Best answer: It is making them up based on the hundreds of millions of images that were used to train it. The images are created when you ask for them.
posted by wesleyac at 7:18 AM on August 13 [3 favorites]


Best answer: Rhaomi had a post on MetaTalk a while back asking for DALL-E requests - I think it's fairly apparent from the requests and the output that it's not an existing image, although its algorithm probably looks at existing images to create its final product.
posted by LionIndex at 7:19 AM on August 13


Best answer: It is making them from scratch. It is referencing real images to obtain your results. There are a lot of highly technical explainers out there, but this one is somewhat accessible?

The program runs your text through an encoder, that references its priors, and then complies an image based on those priors. It is generating a new image, but is building that image from the previous instances that it has experienced what the program thinks you're referencing.

While I've had some fun with the program, I've found the most fun is feeding it the most vague possible information to see how it interprets those things. [famous thing] in the style of [specific art style] will get you a really good example of the program pulling a 'known' or commonly referenced image, and then applying a style to it,

It seems to fully grok 'muppets' so 'steely dan as muppets' turns out a delightful result, and also a good example of how those images probably don't exist anywhere, but the 'style' of muppets is being applied to famous photos of the band.
posted by furnace.heart at 7:22 AM on August 13 [4 favorites]


Response by poster: OMG. This is crazy. Also maybe bad for humanity in the long run, but I'm about to go make some Steely Dan Muppets so la di dah ...
posted by mccxxiii at 7:28 AM on August 13 [19 favorites]


A great great book on AIs is You Look Like a Thing And I love you by Janelle Shane
posted by chesty_a_arthur at 8:11 AM on August 13 [3 favorites]


PLEASE return with proof of the Steely Dan Muppets. kkthx
posted by Glinn at 9:53 AM on August 13 [9 favorites]

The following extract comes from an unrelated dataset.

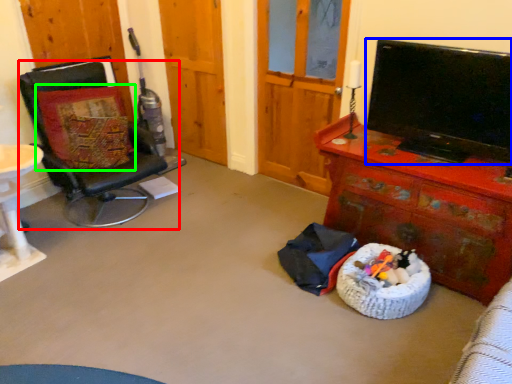 Question: Which object is the farthest from chair (highlighted by a red box)? Choose among these: television (highlighted by a blue box) or pillow (highlighted by a green box).

Choices:
 (A) television
 (B) pillow

Answer: (A)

In the interest of accuracy, it's a little more complicated than "making them up from scratch". It's eminently possible that what you end up seeing is in fact a very close match to someone's real oranges. These models learn on kajillions of input images, and their occasional tendency to memorize their training data and regurgitate it with few to no modifications is well known. Sometimes these models glitch out and just return a training image.

But yes, usually what you're going to see is a new, original image that blends the concepts that you're including in the prompt. It's weird and mind-blowing that it works as well as it does.
posted by potrzebie at 10:20 AM on August 13


Okay I was dying to try that as well and this one came out somewhat usable:

Photo of Steely Dan as muppets on stage in the 1970s photorealistic.
posted by JoeZydeco at 10:21 AM on August 13 [12 favorites]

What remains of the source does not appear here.